Live Nation’s CEO has provided hope and optimism about the potential return of live music, stating that the company is expecting that shows will be back operating at capacity by next summer.
The news comes after a year which has adversely affected everybody in the music industry due to the pandemic putting a halt to the live sector. Live Nation has also been hit heavily y by the lack of live music which has led to the firm revealing a 95.1% drop in revenue in the third quarter of 2020. The company also made a net revenue of $184 million in the period from June to September, which is a drop in the ocean in comparison to the revenue of $3.77 billion they raked in during the same period last year.

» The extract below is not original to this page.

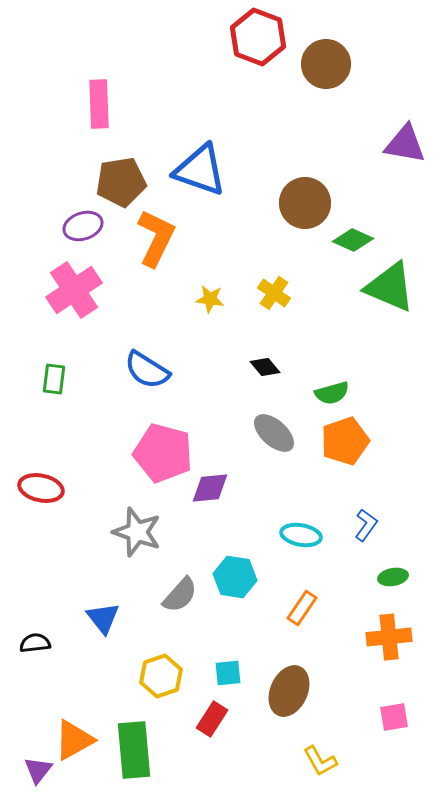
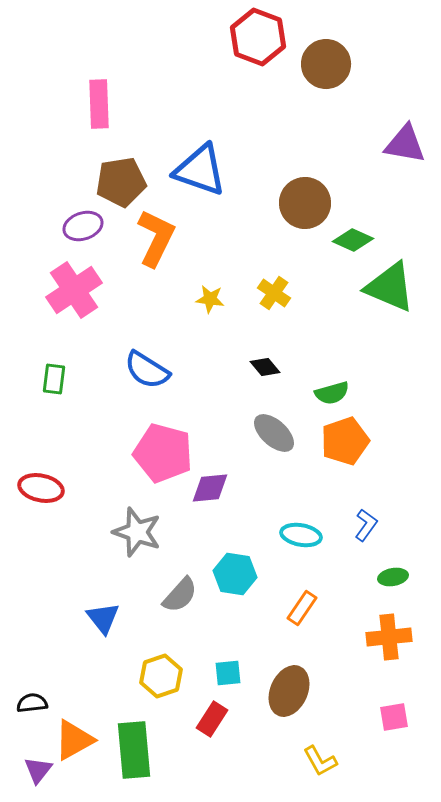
cyan hexagon at (235, 577): moved 3 px up
black semicircle at (35, 643): moved 3 px left, 60 px down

As reported by IQMAG, CEO Michael Rapino is still feeling optimistic about what 2021 has in store for Live Nation next year. This hope derives from Rapino being satisfied by only a small number of fans who have returning tickets for refunds and strong festival sales for next summer. He added that fans can “expect shows at scale next summer” which will be as Covid-secure as possible.
“From venue sanitation procedures to fan-friendly policies and on ticket purchases and the latest testing options, we are setting standards that will give the fans, crews and artists peace of mind before, during and after the show,” he commented.
However, he did caveat the optimism by stating “the path to live [music] will not be a straight line” and saying Live Nation “will maintain flexibility and focus on innovating” until the long-awaited return of live music.
Rapino’s comments were made before news of a vaccine developed by Pfizer and BioNTech which has been tested on 43,500 people in six countries, has led to no health issues and has been able to prevent more than 90% of people from getting the virus.